Sutarmidji: Masyarakat Kalbar Harus Bangga dengan Terminal Kijing

Editor : Dian Sastra


Gubernur Kalimantan Barat, Sutarmidji, saat meninjau Terminal Kijing di Kecamatan Sungai Kunyit, Kabupaten Mempawah.(Humas Pemkab Mempawah)

Mempawah (Suara Kalbar)-Gubernur Kalimatan Barat, Sutarmidji, menegaskan, Terminal Kijing dalam waktu dekat menjadi pusat aktivitas ekspor dan impor di Kalimantan Barat. Efeknya, pertumbuhan ekonomi akan semakin bagus.

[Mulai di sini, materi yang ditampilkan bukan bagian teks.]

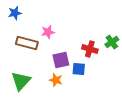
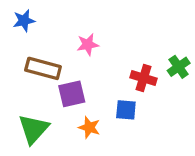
pink star: (48, 32) -> (88, 45), moved
purple square: (61, 60) -> (72, 94), moved

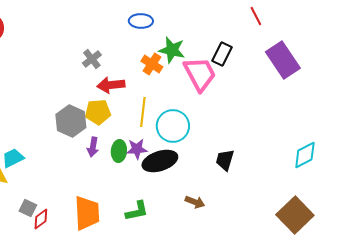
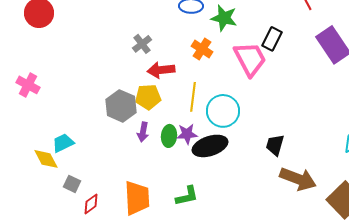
green star: (172, 50) -> (224, 18), moved
brown arrow: (195, 202) -> (298, 179), moved, size x1.8
gray square: (28, 208) -> (72, 184), moved

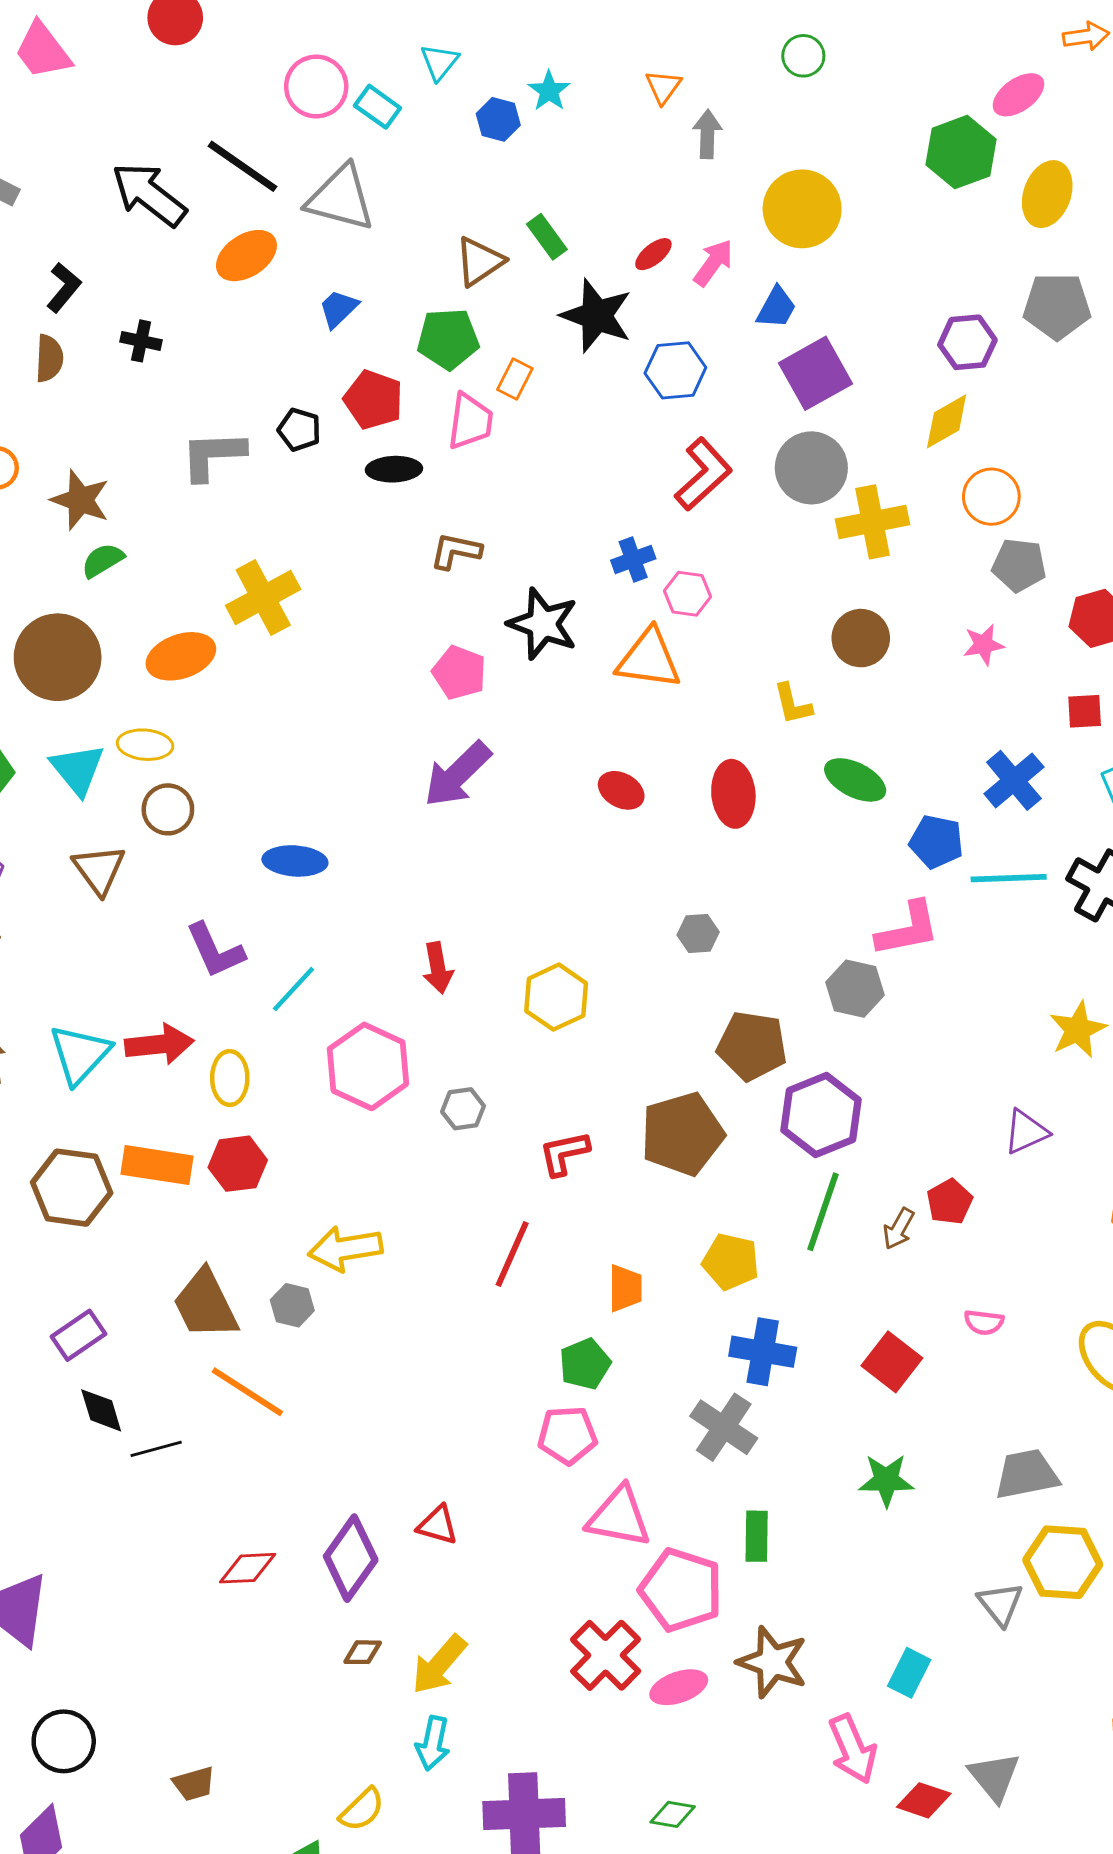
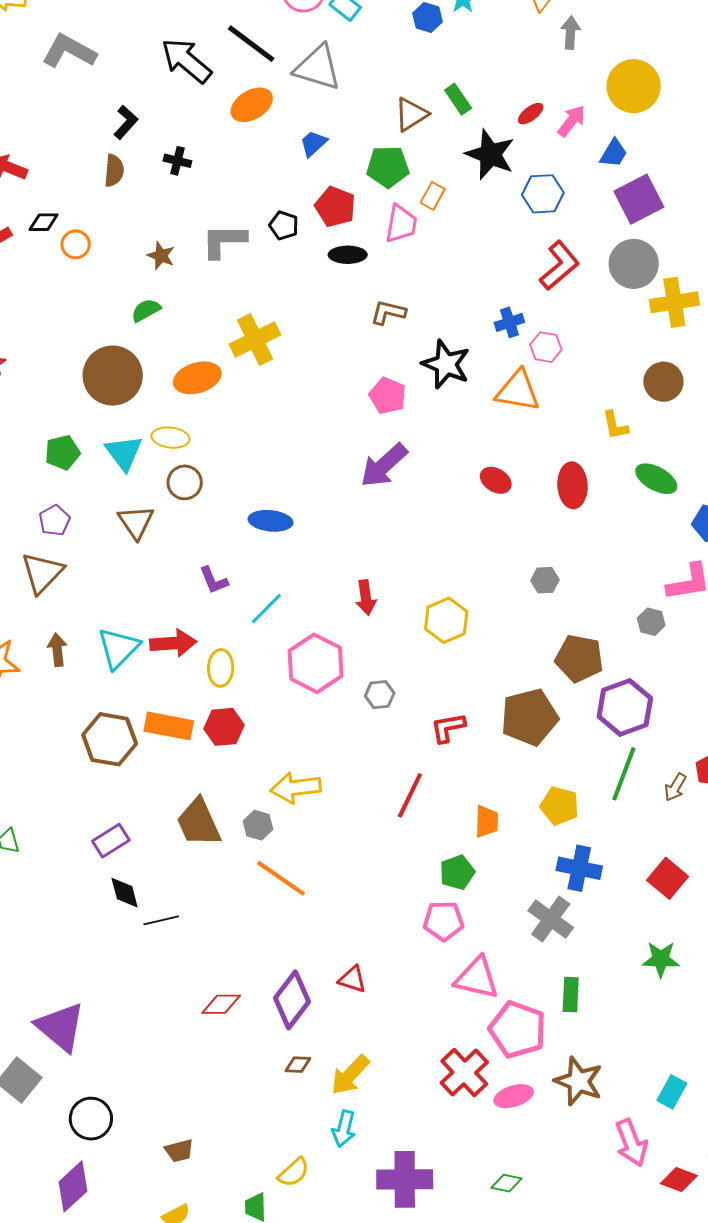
brown star: (80, 500) -> (161, 256), moved, size x0.7
purple L-shape: (215, 950) -> (214, 580), size x0.7
gray hexagon: (855, 989) -> (651, 622), size x0.7
orange line: (247, 1392) -> (281, 878), moved

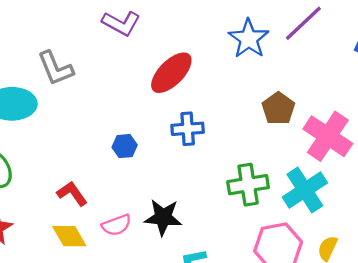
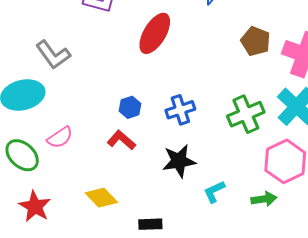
blue cross: (188, 129) -> (180, 110), moved
red L-shape: (72, 194) -> (121, 140), moved
pink semicircle: (116, 225) -> (60, 137), moved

Hal tersebut disampaikan Sutarmidji ketika meninjau pembangunan Terminal Kijing, Kecamatan Sungai Kunyit, Kabupaten Mempawah, Selasa (17/11/2020) sore.

Menurutnya, saat ini saja, Terminal Kijing telah melayani bongkar-muat ekspor CPO ke luar negeri. Sebelumnya, produksi CPO Kalimantan Barat terlebih dahulu dikirim ke Lampung, Belawan, Surabaya, baru kemudian diekspor.

“Hasil CPO kita selama ini tidak tercatat sebagai produksi ekspor. Ini tentu saja merugikan bagi pertumbuhan ekonomi di Kalimantan Barat. Padahal, dalam setahun, produksi CPO kita sekitar 2,7 juta ton,” ungkap Gubernur.

Untuk efisiensi pula, di masa mendatang aktivitas bongkar muat CPO di Terminal Kijing, tidak akan menggunakan mobil tangki lagi. Melainkan dibangun jaringan perpipaan dari perusahaan produsen CPO menuju Terminal Kijing.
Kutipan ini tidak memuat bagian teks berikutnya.